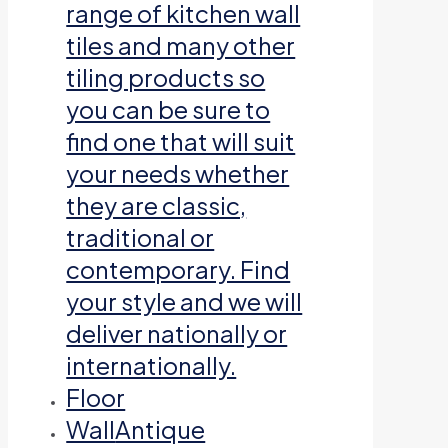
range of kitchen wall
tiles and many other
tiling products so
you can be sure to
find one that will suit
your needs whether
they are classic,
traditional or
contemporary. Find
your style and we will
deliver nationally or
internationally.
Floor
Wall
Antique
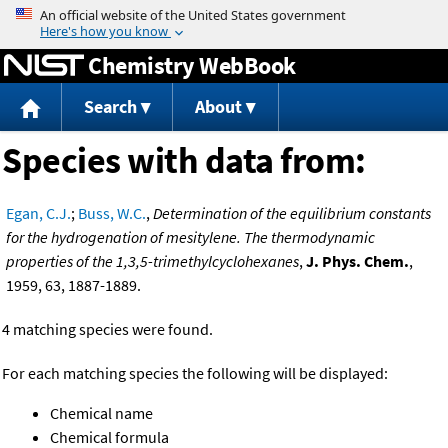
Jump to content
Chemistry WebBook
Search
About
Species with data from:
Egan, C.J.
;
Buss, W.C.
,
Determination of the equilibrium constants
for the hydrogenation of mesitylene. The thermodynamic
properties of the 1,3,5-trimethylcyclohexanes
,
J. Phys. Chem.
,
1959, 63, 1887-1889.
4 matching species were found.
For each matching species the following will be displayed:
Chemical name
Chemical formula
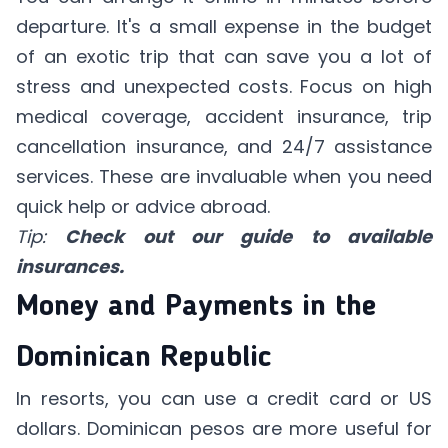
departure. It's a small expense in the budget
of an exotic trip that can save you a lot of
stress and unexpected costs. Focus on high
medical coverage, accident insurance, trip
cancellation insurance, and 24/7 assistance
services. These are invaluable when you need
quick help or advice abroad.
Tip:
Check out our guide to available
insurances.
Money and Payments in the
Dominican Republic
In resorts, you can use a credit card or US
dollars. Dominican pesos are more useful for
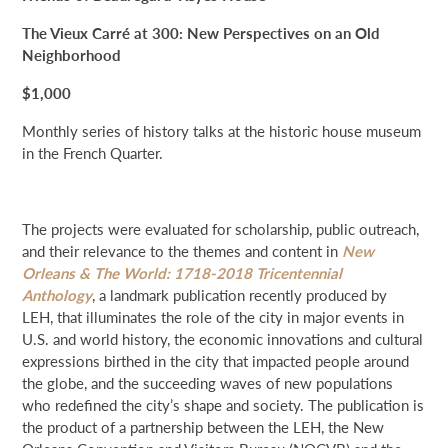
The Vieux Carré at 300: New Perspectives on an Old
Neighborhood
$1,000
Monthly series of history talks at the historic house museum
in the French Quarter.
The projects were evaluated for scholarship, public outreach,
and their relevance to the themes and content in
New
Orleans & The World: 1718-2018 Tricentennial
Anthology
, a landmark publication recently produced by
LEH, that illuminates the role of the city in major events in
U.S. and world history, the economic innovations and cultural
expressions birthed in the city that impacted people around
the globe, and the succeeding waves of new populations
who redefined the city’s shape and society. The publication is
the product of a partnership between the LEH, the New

· · · · ·

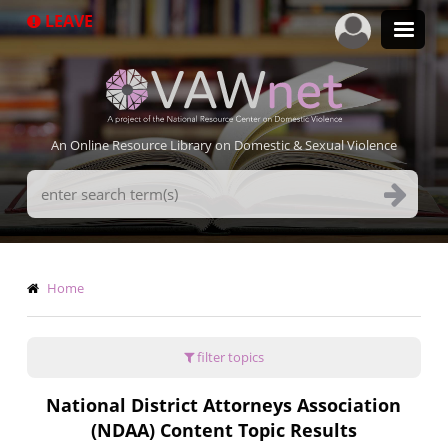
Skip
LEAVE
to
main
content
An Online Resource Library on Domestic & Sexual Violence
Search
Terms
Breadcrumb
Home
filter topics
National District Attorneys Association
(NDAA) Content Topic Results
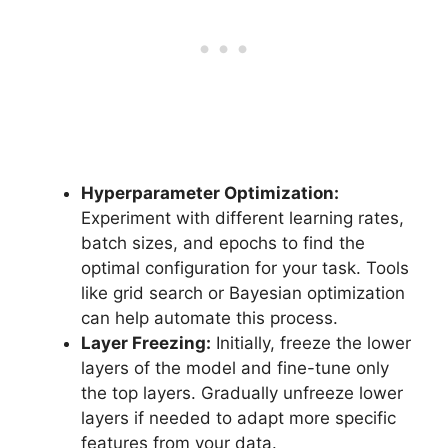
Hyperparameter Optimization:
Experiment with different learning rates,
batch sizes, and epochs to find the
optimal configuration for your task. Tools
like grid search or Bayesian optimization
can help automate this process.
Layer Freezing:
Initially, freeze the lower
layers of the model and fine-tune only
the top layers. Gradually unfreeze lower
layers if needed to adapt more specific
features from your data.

· · · · ·

▶ _Task statement_
Please find all lines of the entries that hold the string "with" and copy them.

▶ _Response below_
Species with data from:
Experiment with different learning rates,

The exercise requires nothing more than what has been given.